Saturday, November 03, 2012

Swimming Outside the Gene Pool

I am a diffident person. I am the kind of person who will patiently let a confident novice instruct me about something I am expert in just to be polite. I will even ask a few questions for clarification. I never assume I know how to do anything, at least not as well as anyone else. In college I called my parents at the end of every semester apologizing for how poorly I had done that term, begging their forbearance and promising to do better the next term. And I was always shocked when my grade report arrived with nothing but A's. Roget suggests I might be called bashful, blenching, chary, constrained, dubious, flinching, rabbity or reserved. I am self-effacing, shrinking, shy, timorous, unassertive, unassuming.

I gave birth to seven children who bear at least some resemblance to me. They all learned to talk early, but learned to talk on the phone late. Some are still mastering the skill, and all are grateful for the faceless nature of facebook and texting, the shy person's friend. They are not all as retiring as I am, but none of them would ever be called bold or brash, cheeky, audacious or forward.
So I am a bit non-plussed by a daughter who told me which shoes she should wear to her first T-ball practice, when she had no idea what T-ball even was, a daughter whose favorite phrase when she hardly spoke any English was, "Mommy, no," often accompanied by a glare or a scowl. Now that she speaks the language almost perfectly her favorite phrase is, "I know." Almost any explanation I try to offer her is interrupted halfway through by, "I know," even though she doesn't. When her younger sister asks me a question about something she doesn't understand I have to be quick to get in the first word, or G will launch into her own, often incorrect, explanation. Had she been born into my family I am sure I would frequently be asking, "Where in the world did this child come from?"

But, of course, I know where she came from - Ethiopia. What I don't know is who she resembles, which strong-willed relative she takes after, or even what early experiences may have shaped her audacious personality. She is like a little bantam rooster in a house of retiring hens. She doesn't fit in very comfortably. Like most introverts, I value caution, self-effacement, thinking (long and hard) before you speak. Even as a child I secretly scoffed at classmates who waved their hands to be called on before the teacher had finished asking the question. As a parent I was always relieved that I never had one like that in my brood. I would rather never be recognized for what I do know rather than blurt out the wrong answer, and my genetic offspring either caught or were taught that same attitude.

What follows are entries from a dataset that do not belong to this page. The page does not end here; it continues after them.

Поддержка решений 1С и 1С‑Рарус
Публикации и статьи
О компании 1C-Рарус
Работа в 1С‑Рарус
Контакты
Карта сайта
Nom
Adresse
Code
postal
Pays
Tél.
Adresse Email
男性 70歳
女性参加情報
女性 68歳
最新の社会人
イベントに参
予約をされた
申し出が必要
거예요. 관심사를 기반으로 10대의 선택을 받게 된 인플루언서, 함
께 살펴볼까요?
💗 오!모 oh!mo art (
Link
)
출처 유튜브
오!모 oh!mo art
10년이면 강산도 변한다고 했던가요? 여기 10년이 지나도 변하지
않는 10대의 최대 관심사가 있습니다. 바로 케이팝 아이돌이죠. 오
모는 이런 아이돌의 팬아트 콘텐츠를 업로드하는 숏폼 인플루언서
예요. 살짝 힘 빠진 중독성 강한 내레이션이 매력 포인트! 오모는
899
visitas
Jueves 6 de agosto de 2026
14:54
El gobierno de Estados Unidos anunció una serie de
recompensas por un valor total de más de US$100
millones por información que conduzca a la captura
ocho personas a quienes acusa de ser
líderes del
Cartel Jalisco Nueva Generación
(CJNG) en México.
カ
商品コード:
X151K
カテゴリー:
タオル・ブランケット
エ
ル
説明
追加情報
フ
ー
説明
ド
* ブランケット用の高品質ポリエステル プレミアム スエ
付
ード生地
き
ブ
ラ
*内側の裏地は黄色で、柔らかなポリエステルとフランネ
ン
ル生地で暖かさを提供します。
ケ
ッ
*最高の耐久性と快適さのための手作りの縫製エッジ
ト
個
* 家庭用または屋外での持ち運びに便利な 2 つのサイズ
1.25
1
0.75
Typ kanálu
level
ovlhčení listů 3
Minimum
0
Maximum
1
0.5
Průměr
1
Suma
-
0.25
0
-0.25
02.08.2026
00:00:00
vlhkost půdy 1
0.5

Before we met our youngest daughters we had only pictures to study to try to imagine who they would be, what they were like. I knew this daughter was brave - she was always smiling broadly in the sad little orphanage pictures, and I knew she was fiercely protective of her little sister - she always had her arm around the sad little one's shoulders. But I did not know that part of what allowed her to survive her difficult childhood was a brash, dauntless, cheeky courage and the conviction that she could handle anything that came her way, that she already knew most everything she needed to know, that she didn't need any grownup to tell her what to do. So I find myself often piqued at her attitude, annoyed, rather than amazed by her confidence. Instead of praising her chutzpah, I find myself biting my tongue so I don't criticize her presumption. I recognize in myself the lack of grace and acceptance of her "otherness." I see how hard it is to affirm and value the qualities I don't naturally like. I am conscious of how easy it is to love people who are like me, and how hard it is to extend the same unconditional love to someone who is just so different from me. Of course, this is part of what God means to teach me through the experience of adoption. He has shown me how easy it has been to love the children born to me, whereas Christlike love embraces the unlovely (to me), rather than just those I feel comfortable with. He is showing me my pride, my judgmental attitudes, the shallowness of my "love" through this gutsy daughter who is nothing like me.